Step 1 : Initialize the population
We need to randomly initialise the population within the range [-100,100]
G1 G2 G3 objective fn value
R1 -> |-90 | 2 | 1 | =>8105
R2 -> | 7 | 9 | -50 | =>2630
R3 -> | 4 | 2 | -9.2| =>104.64
R4 -> | 8.5 | 7 | 9 | =>202.25
objective function value is calculated using the given objective function.In this case, it's ∑Xi^2. So for R1, obj fn value will be -90^2+2^2+2^2 = 8105. Similarly it is found for all.
Step 2 : Mutation
Fix a target vector,say for eg R1 and then randomly select three other vectors(individuals)say for eg.R2,R3,R4 and performs mutation. Mutation is done as follows,
MutantVector = R2 + F(R3-R4)
(vectors can be chosen randomly, need not be in any order).F (scaling factor/mutation constant) within range [0,1] is one among the few control parameters DE is having.In simple words , it describes how different the mutated vector becomes. Let's keep F =0.5.
| 7 | 9 | -50 |
+
0.5 *
| 4 | 2 | -9.2|
+
| 8.5 | 7 | 9 |
Now performing Mutation will give the following Mutant Vector
MV = | 13.25 | 13.5 | -50.1 | =>2867.82
Step 3 : Crossover
Now that we have a target vector(R1) and a mutant vector MV formed from R2,R3 & R4 ,we need to do a crossover. Consider R1 and MV as two parents and we need a child from these two parents. Crossover is done to determine how much information is to be taken from both the parents. It is controlled by Crossover rate(CR). Every gene/chromosome of the child is determined as follows,
a random number between 0 & 1 is generated, if it is greater than CR , then inherit a gene from target(R1) else from mutant(MV).
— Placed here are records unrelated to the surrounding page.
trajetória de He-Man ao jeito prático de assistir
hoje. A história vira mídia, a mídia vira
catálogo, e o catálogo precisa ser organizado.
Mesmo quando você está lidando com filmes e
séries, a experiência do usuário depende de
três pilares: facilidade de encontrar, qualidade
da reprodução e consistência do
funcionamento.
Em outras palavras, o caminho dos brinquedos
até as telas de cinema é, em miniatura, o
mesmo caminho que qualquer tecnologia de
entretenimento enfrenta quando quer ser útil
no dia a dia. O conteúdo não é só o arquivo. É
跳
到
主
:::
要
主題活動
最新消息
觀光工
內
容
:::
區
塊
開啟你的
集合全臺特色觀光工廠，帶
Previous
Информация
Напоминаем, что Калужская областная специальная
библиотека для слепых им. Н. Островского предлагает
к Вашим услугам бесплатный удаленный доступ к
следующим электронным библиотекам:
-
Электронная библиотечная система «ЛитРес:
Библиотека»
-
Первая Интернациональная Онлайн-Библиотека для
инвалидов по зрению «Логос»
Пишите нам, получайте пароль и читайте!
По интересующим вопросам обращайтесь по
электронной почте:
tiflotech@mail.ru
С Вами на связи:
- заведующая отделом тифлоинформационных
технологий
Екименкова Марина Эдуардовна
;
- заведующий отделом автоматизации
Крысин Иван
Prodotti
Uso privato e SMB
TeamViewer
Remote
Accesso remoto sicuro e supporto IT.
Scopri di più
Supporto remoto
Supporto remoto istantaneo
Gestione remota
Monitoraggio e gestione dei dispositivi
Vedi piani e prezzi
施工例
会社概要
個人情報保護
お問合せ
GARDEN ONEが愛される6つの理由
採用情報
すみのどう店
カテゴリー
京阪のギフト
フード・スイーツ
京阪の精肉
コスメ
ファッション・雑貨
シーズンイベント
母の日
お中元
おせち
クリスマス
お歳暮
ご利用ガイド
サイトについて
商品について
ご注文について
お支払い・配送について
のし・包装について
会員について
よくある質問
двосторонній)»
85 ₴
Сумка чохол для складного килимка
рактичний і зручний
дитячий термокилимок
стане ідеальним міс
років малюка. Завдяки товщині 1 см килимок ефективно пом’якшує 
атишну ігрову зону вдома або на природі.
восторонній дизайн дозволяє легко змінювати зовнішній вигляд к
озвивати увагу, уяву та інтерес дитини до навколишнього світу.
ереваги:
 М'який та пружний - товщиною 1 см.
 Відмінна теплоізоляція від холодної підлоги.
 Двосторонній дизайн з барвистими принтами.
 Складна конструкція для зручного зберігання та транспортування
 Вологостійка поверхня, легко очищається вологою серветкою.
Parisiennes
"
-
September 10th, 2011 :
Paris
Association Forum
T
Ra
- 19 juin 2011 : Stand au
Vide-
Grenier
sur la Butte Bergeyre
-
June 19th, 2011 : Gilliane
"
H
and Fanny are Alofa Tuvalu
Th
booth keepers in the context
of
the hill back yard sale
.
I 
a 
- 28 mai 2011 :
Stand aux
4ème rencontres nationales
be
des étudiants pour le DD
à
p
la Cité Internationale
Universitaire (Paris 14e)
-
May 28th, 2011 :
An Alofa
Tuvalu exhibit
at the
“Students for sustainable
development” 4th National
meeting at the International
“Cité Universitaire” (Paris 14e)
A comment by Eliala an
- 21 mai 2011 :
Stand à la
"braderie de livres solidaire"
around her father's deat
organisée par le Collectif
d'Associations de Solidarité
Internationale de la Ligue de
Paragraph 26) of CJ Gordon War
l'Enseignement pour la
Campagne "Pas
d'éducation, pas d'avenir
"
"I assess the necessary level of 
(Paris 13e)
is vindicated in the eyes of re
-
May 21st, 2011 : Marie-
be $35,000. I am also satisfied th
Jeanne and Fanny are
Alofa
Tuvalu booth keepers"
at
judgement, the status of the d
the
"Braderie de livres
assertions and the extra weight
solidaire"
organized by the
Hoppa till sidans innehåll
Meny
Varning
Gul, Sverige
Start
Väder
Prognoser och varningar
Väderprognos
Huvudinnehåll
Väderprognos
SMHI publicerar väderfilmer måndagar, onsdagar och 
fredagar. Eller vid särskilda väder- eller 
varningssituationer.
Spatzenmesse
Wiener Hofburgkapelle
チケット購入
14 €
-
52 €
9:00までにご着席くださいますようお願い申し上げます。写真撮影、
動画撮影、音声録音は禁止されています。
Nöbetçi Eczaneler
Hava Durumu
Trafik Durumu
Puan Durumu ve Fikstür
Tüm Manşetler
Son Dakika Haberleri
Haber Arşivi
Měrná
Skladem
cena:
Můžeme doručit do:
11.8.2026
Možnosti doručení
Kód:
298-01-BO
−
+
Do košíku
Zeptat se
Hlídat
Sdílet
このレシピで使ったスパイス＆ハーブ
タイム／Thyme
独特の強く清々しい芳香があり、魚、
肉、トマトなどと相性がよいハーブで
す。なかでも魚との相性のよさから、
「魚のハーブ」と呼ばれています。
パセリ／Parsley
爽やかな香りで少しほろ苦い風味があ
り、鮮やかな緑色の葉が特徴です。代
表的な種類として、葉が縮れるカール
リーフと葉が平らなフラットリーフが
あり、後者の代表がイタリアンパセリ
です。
Let's set CR = 0.9. Since we have 3 chromosomes for individuals, we need to generate 3 random numbers between 0 and 1. Say for eg, those numbers are 0.21,0.97,0.8 respectively. First and last are lesser than CR value, so those positions in the child's vector will be filled by values from MV and second position will be filled by gene taken from target(R1).
Target-> |-90 | 2 | 1 | Mutant-> | 13.25 | 13.5 | -50.1 |
random num - 0.21, => `Child -> |13.25| -- | -- |`
random num - 0.97, => `Child -> |13.25| 2 | -- |`
random num - 0.80, => `Child -> |13.25| 2 | -50.1 |`
Trial vector/child vector -> | 13.25 | 2 | -50.1 | =>2689.57
Step 4 : Selection
Now we have child and target. Compare the obj fn of both, see which is smaller(minimization problem). Select that individual out of the two for next generation
R1 -> |-90 | 2 | 1 | =>8105
Trial vector/child vector -> | 13.25 | 2 | -50.1 | =>2689.57
Clearly, the child is better so replace target(R1) with the child. So the new population will become
G1 G2 G3 objective fn value
R1 -> | 13.25 | 2 | -50.1 | =>2689.57
R2 -> | 7 | 9 | -50 | =>2500
R3 -> | 4 | 2 | -9.2 | =>104.64
R4 -> | -8.5 | 7 | 9 | =>202.25
This procedure will be continued either till the number of generations desired has reached or till we get our desired value. Hope this will give you some help.